Figure 6: Parallel algorithm executed by each processor i for computing  $f(v) = d_v$ .

Once f(v) is computed for all  $v \in V$ , we compute cumulative sum  $F(t) = \sum_{v=0}^t f(v)$  in parallel by using a parallel prefix sum algorithm [4]. Each processor i computes and stores F(t) for nodes t, where t starts from  $\frac{in}{P}$  to  $\frac{(i+1)n}{P}-1$ . This computation takes  $O(\frac{n}{P}+P)$  time. Then, we need to compute  $V_i$  such that computation loads are well-balanced among processors.
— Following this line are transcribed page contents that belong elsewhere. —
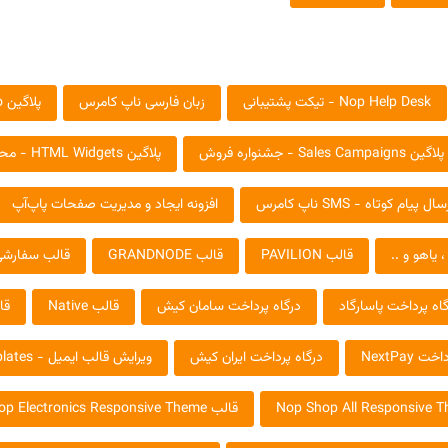
Nop Help Desk - تیکت پشتیبانی
زبان فارسی ناپ کامرس
پلاگین Nop Ajax Filters Pro - فیلتر پیشرفته
پلاگین Sales Campaigns - جشنواره فروش
پلاگین HTML Widgets - محتوا در همه جا
سال پیام کوتاه - SMS ناپ کامرس
افزونه ایجاد و مدیریت صفحات پاپ‌آپ
قالب PAVILION
قالب GRANDNODE
قالب سفارشی
اه پرداخت پاسارگاد
درگاه پرداخت سامان کیش
قالب Native
قالب
 NextPay
درگاه پرداخت ایران کیش
ویرایش قالب ایمیل - Email Templates
قالب Nop Electronics Responsive Theme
Partitions  $V_i$  are disjoint subset of consecutive nodes, i.e.,  $V_i = \{n_i, n_i + 1 \dots, n_{(i+1)} - 1\}$  for some node  $n_i$ . We call  $n_i$  start node or boundary node of partition i. Now,  $V_i$  is computed in such a way that the sum  $\sum_{v \in V_i} f(v)$  becomes almost equal  $(\frac{1}{P} \sum_{v \in V} f(v))$  for all partitions i. At the end of this execution, each processor i knows  $n_i$  and  $n_{(i+1)}$ . Algorithm presented in [6] compute  $V_i$  for the problem of triangle counting. The algorithm can also be applied for our problem

to compute  $V_i$  using cost function  $f(v) = d_v$ . In summary, computing load balancing for Phase 2 has the following main steps.

- Step 1: Compute cost  $f(v) = d_v$  for all v in parallel by the algorithm shown in Figure 6.
- Step 2: Compute cumulative sum F(v) by a parallel prefix sum algorithm [4].
- Step 3: Compute boundary nodes  $n_i$  for every subset  $V_i = \{n_i, \dots, n_{(i+1)} 1\}$  using the algorithms [1, 6].

LEMMA 2. The algorithm for balancing loads for Phase 2 has a runtime complexity of  $O(\frac{n+m}{P} + P + \max_i M_i)$  and a space requirement of  $O(\frac{n}{P})$ , where  $M_i$  is the number of messages received by processor i in Step 1.

**Proof:** For *Step 1* of the above load balancing scheme, executing Line 1-4 (Figure 6) requires  $O(|E_i|) = O(\frac{m}{P})$  time. The cost for executing Line 5-6 is  $O(\frac{n}{P})$  since there are  $\frac{n}{P}$  nodes v such that  $\left\lfloor \frac{v}{n/P} \right\rfloor = i$ . Each processor i sends a total of  $O(\frac{m}{P})$  messages since  $|E_i| = \frac{m}{P}$ . If the number of messages received by processor i is  $M_i$ , then Line 7-8 of the algorithm has a complexity of  $O(M_i)$  (we compute bounds for  $M_i$  in Lemma 3). Computing  $Step\ 2$  has a computational cost of  $O(\frac{n}{P} + P)$  [4].  $Step\ 3$  of the load balancing scheme requires  $O(\frac{n}{P} + P)$  time [1,6]. Thus the runtime complexity of the load balancing scheme is  $O(\frac{n+m}{P} + P + \max_i M_i)$ . Storing f(v) for  $\frac{n}{P}$  nodes has a space requirement of  $O(\frac{n}{P})$ .  $\square$ 

LEMMA 3. Number of messages  $M_i$  received by processor i in Step 1 of load balancing scheme is bounded by  $O(\min\{n, \sum_{in/P}^{(i+1)n/P-1} d_v\})$ .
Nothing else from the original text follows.